The Palo Alto Networks Acquisition of Koi Security marks a significant move as Palo Alto Networks has announced its intent to acquire Koi Security, a fast-emerging cybersecurity startup focused on protecting what the company calls the “agentic endpoint.” The deal, valued at approximately $400 million, signals Palo Alto’s deepening investment in artificial intelligence-driven security as enterprises rapidly adopt autonomous AI agents across their systems.
The acquisition addresses a growing concern in the cybersecurity landscape: AI agents that operate with significant access privileges inside corporate environments. Unlike traditional malware, these agents are not inherently malicious. However, they can read, write, execute tasks, and interact with sensitive enterprise data often beyond the visibility of conventional endpoint protection tools.
Lee Klarich, Chief Product and Technology Officer at Palo Alto Networks, noted that legacy security frameworks were built to detect malicious files and abnormal user behavior, not autonomous AI systems acting with legitimate permissions.
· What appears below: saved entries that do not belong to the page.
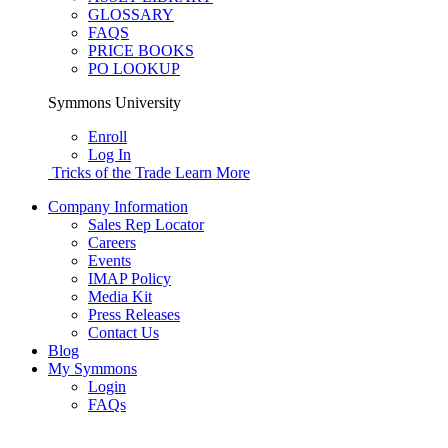
GLOSSARY
FAQS
PRICE BOOKS
PO LOOKUP
Symmons University
Enroll
Log In
Tricks of the Trade
Learn More
Company Information
Sales Rep Locator
Careers
Events
IMAP Policy
Media Kit
Press Releases
Contact Us
Blog
My Symmons
Login
FAQs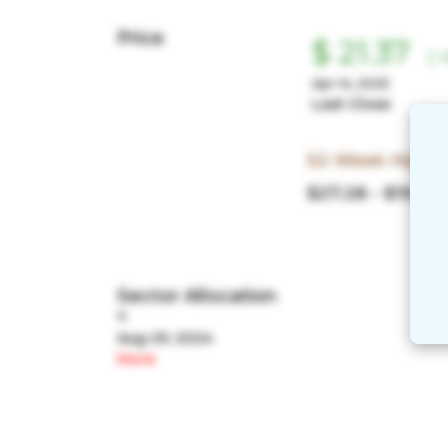
Price
$ 21.37
(
+
Apr 14, 2025
Last Close
52-Week High/
$27.28 - $19.08
Sector Allocation
+
Aug 29, 2024
More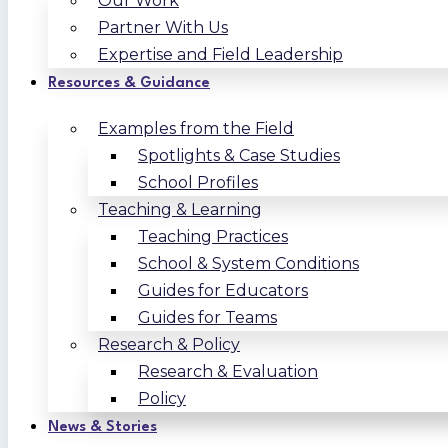
Our Work
Partner With Us
Expertise and Field Leadership
Resources & Guidance
Examples from the Field
Spotlights & Case Studies
School Profiles
Teaching & Learning
Teaching Practices
School & System Conditions
Guides for Educators
Guides for Teams
Research & Policy
Research & Evaluation
Policy
News & Stories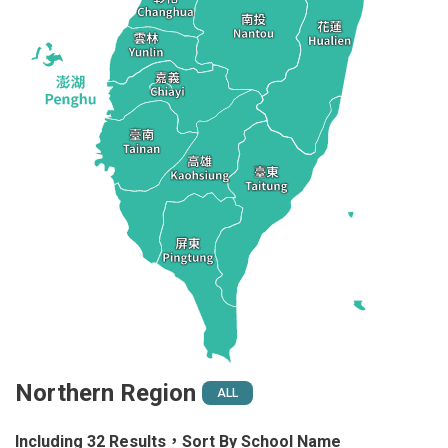
Northern Region
ALL
Including 32 Results，Sort By School Name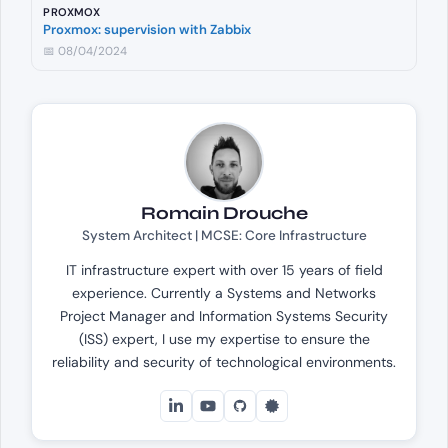
PROXMOX
Proxmox: supervision with Zabbix
📅 08/04/2024
Romain Drouche
System Architect | MCSE: Core Infrastructure
IT infrastructure expert with over 15 years of field
experience. Currently a Systems and Networks
Project Manager and Information Systems Security
(ISS) expert, I use my expertise to ensure the
reliability and security of technological environments.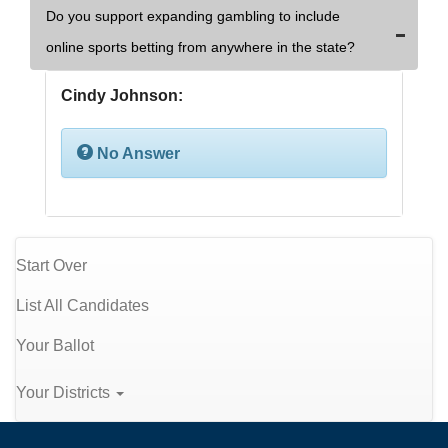
Do you support expanding gambling to include
online sports betting from anywhere in the state?
Cindy Johnson:
No Answer
Start Over
List All Candidates
Your Ballot
Your Districts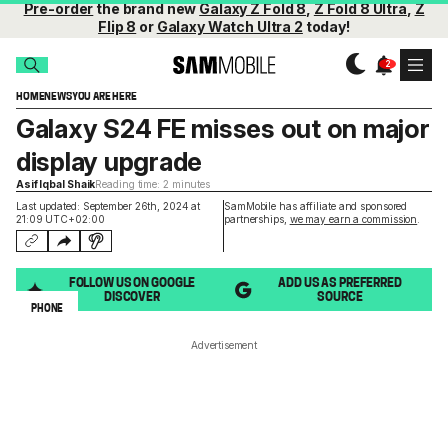
Pre-order
the brand new
Galaxy Z Fold 8
,
Z Fold 8 Ultra
,
Z
Flip 8
or
Galaxy Watch Ultra 2
today!
HOME
NEWS
YOU ARE HERE
Galaxy S24 FE misses out on major
display upgrade
Asif Iqbal Shaik
Reading time: 2 minutes
Last updated: September 26th, 2024 at
SamMobile has affiliate and sponsored
21:09 UTC+02:00
partnerships,
we may earn a commission
.
FOLLOW US ON GOOGLE
ADD US AS PREFERRED
DISCOVER
SOURCE
PHONE
Advertisement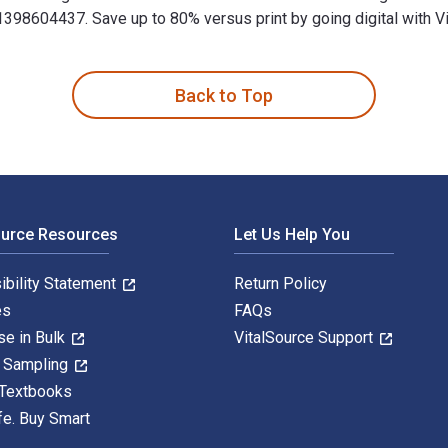
8604437. Save up to 80% versus print by going digital with Vi
inciples and Practices for Sustainable Operations and Managem
Back to Top
ource Resources
Let Us Help You
ibility Statement
Return Policy
es
FAQs
se in Bulk
VitalSource Support
y Sampling
 Textbooks
fe. Buy Smart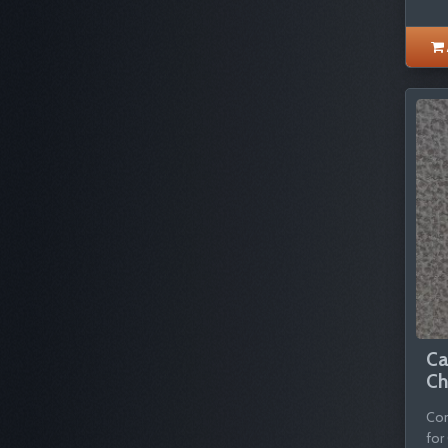
Ca
Ch
Com
for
As organizations scale AI deployment, the security perimeter must evolve to monitor, control, and govern these intelligent systems in real time.
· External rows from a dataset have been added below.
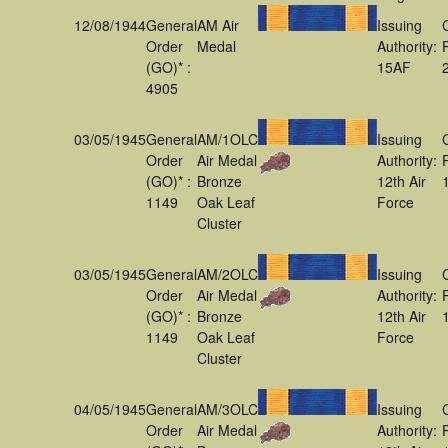
12/08/1944
General
AM Air
Issuing
Order
Medal
Authority:
(GO)* :
15AF
4905
03/05/1945
General
AM/1OLC
Issuing
Order
Air Medal
Authority:
(GO)* :
Bronze
12th Air
1149
Oak Leaf
Force
Cluster
03/05/1945
General
AM/2OLC
Issuing
Order
Air Medal
Authority:
(GO)* :
Bronze
12th Air
1149
Oak Leaf
Force
Cluster
04/05/1945
General
AM/3OLC
Issuing
Order
Air Medal
Authority: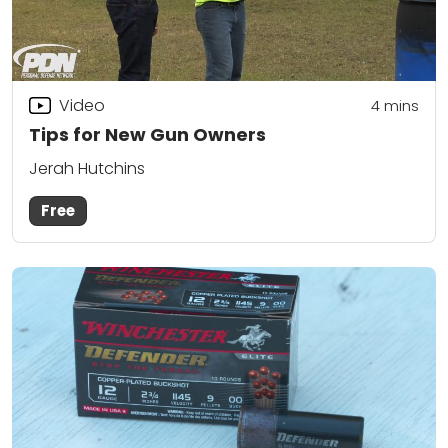
Video
4
mins
Tips for New Gun Owners
Jerah Hutchins
Free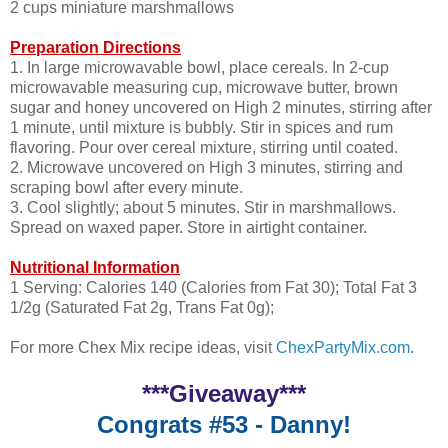
2 cups miniature marshmallows
Preparation Directions
1. In large microwavable bowl, place cereals. In 2-cup
microwavable measuring cup, microwave butter, brown
sugar and honey uncovered on High 2 minutes, stirring after
1 minute, until mixture is bubbly. Stir in spices and rum
flavoring. Pour over cereal mixture, stirring until coated.
2. Microwave uncovered on High 3 minutes, stirring and
scraping bowl after every minute.
3. Cool slightly; about 5 minutes. Stir in marshmallows.
Spread on waxed paper. Store in airtight container.
Nutritional Information
1 Serving: Calories 140 (Calories from Fat 30); Total Fat 3
1/2g (Saturated Fat 2g, Trans Fat 0g);
For more Chex Mix recipe ideas, visit
ChexPartyMix.com
.
***Giveaway***
Congrats #53 - Danny!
Koi Security has positioned itself at the forefront of this emerging category, developing technology designed specifically to analyze, monitor, and secure AI-driven operations at the endpoint level.
Integration Into Prisma AIRS and Cortex XDR
Under the proposed acquisition, the Palo Alto Networks Acquisition will bring Koi’s technology into its AI security platform, Prisma AIRS, as well as enhance its Cortex XDR endpoint protection suite. The goal is to create a unified system capable of identifying risky AI behavior, enforcing policy controls, and ensuring compliance across enterprise environments.
Koi’s platform focuses on providing visibility into AI agents, browser extensions, plugins, scripts, and other autonomous tools operating within endpoints. These elements can execute automated workflows and make decisions independently, creating potential security blind spots. By embedding Koi’s capabilities into its existing ecosystem, Palo Alto aims to deliver continuous monitoring and contextual risk assessment for AI-powered processes.
Amit Assaraf, CEO and co-founder of Koi Security, stated that joining Palo Alto Networks would allow the company to scale its innovation globally and accelerate adoption among large enterprises. He emphasized that security must be built directly into AI-native environments rather than layered on after deployment.
The acquisition is subject to customary closing conditions and is expected to finalize later this fiscal year.
Part of a Broader AI Security Expansion Strategy
The Palo Alto Networks Acquisitionl reflects a broader strategic shift at Palo Alto Networks as the cybersecurity industry adapts to AI-driven transformation. Enterprises worldwide are increasingly integrating generative AI, autonomous copilots, and workflow automation into daily operations. While these tools enhance productivity, they also introduce new categories of risk that traditional defenses were not designed to handle.
This acquisition follows Palo Alto Networks’ recent large-scale expansion efforts aimed at securing identity systems and cloud-native architectures in the AI era. Industry analysts view the Koi move as a logical extension of that strategy, focusing specifically on the endpoint, where AI agents directly interact with sensitive data and execute tasks.
As AI adoption accelerates, the Palo Alto Networks Acquisition positions the company to address the growing need to secure the “agentic endpoint.” By combining Koi’s specialized AI visibility tools with its own global cybersecurity infrastructure, Palo Alto Networks is positioning itself to define the next phase of enterprise endpoint protection.
More details on integration timelines and strategic direction are expected during the company’s upcoming earnings discussions.